How tolerable is the combination of pomalidomide and low-dose dexamethasone?
It is very well tolerated. Fatigue and weakness are sometimes a problem, pre-existing polyneuropathy can worsen, some get constipation or diarrhea, but it is usually a well-tolerated substance.
What concrete practice-relevant progress does the new approval of this combination (pomalidomide/dexamethasone) bring in Switzerland?

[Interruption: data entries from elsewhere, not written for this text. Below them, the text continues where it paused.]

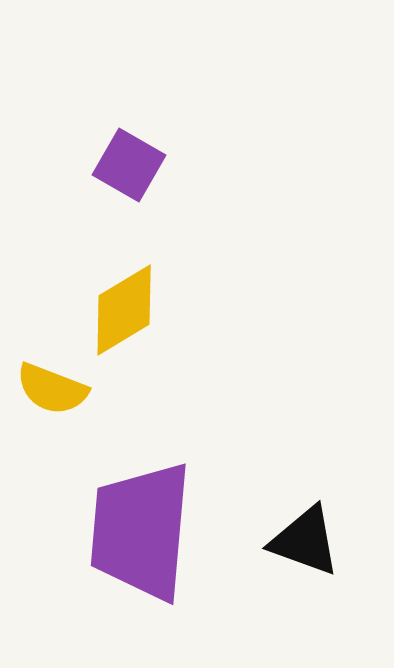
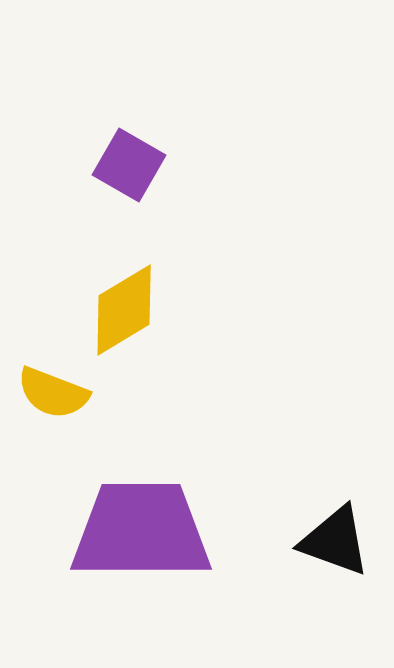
yellow semicircle: moved 1 px right, 4 px down
purple trapezoid: rotated 85 degrees clockwise
black triangle: moved 30 px right
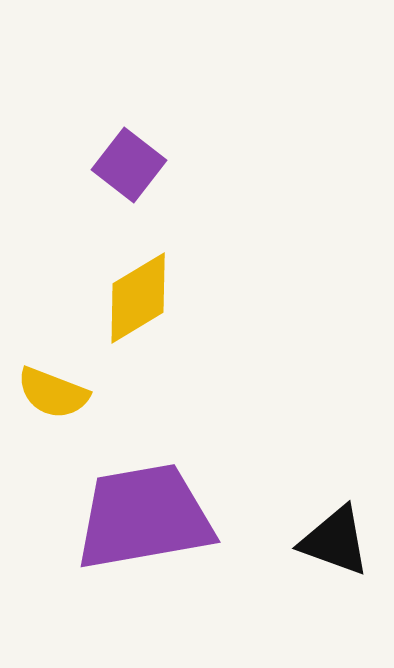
purple square: rotated 8 degrees clockwise
yellow diamond: moved 14 px right, 12 px up
purple trapezoid: moved 3 px right, 14 px up; rotated 10 degrees counterclockwise
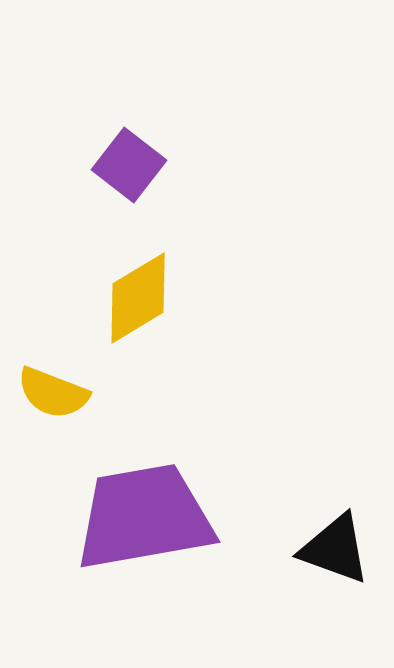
black triangle: moved 8 px down
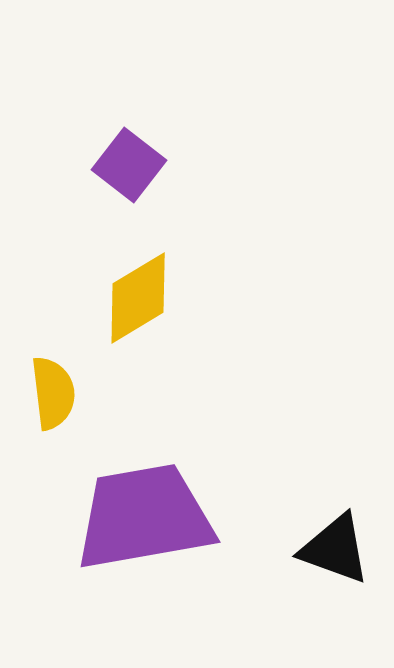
yellow semicircle: rotated 118 degrees counterclockwise
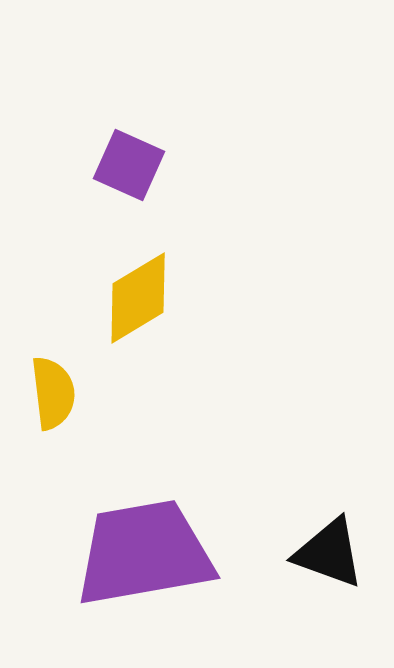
purple square: rotated 14 degrees counterclockwise
purple trapezoid: moved 36 px down
black triangle: moved 6 px left, 4 px down
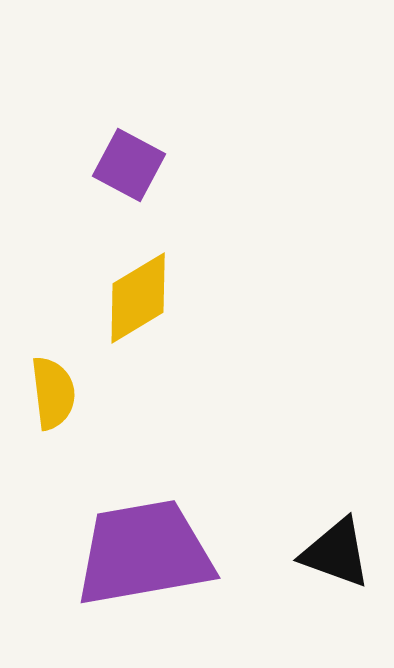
purple square: rotated 4 degrees clockwise
black triangle: moved 7 px right
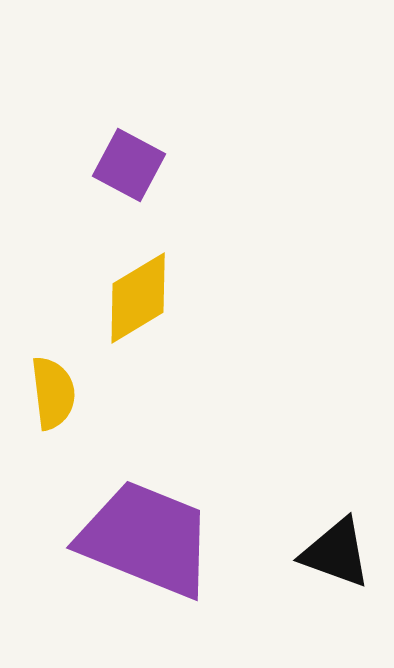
purple trapezoid: moved 2 px right, 14 px up; rotated 32 degrees clockwise
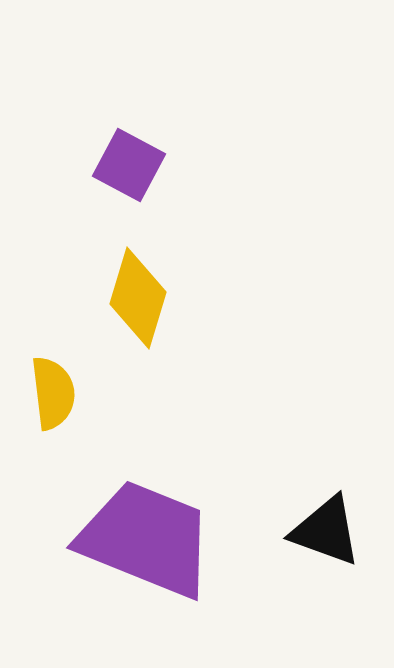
yellow diamond: rotated 42 degrees counterclockwise
black triangle: moved 10 px left, 22 px up
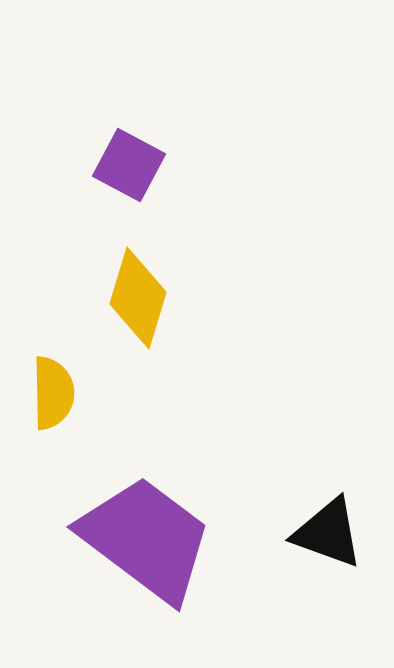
yellow semicircle: rotated 6 degrees clockwise
black triangle: moved 2 px right, 2 px down
purple trapezoid: rotated 15 degrees clockwise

It is definitely an important development, because in daily practice you have these patients who need an alternative after bortezomib and lenalidomide. One starts with bortezomib, then may have polyneuropathy or lack of response, and switches to lenalidmoid. Then you have to assume that at some point there will be no response to lenalidomide. So far, these have been the patients where you had to take a close look at what alternatives were left. So one is already happy if one still has a therapy option in this population .
What is the current standard of care for elderly patients?
First, of course, is the question of how to define “older” and “young.” The French have tied this quite strongly to the calendar: old means 65 years or more. This is a simplification that certainly falls short. Today, we still have 70-, sometimes even up to 74-year-olds who are fit and, according to study data, benefit from reduced transplantation. This is still done in order to achieve a so-called consolidation (solidification of the response) after a good response to the new drugs and also sometimes a therapy-free interval. Thus, the effective drugs can be postponed. It was partly thought that the new drugs would make transplantation superfluous, which it does not seem to be so far. So today one rather combines effective substances followed by transplantation.
What other new developments are there in the field of multiple myeloma research?
There are a lot of new drugs coming in the near future. Drugs with entirely new modes of action make the field of myeloma research very exciting. It is gratifying that such intensive research is currently being carried out here. For example, CD-38 antibodies represent attractive future opportunities due to the positive study situation (Phase II-III).
Interview: Andreas Grossmann
InFo Oncology & Hematology 2014; 2(7): 22-24.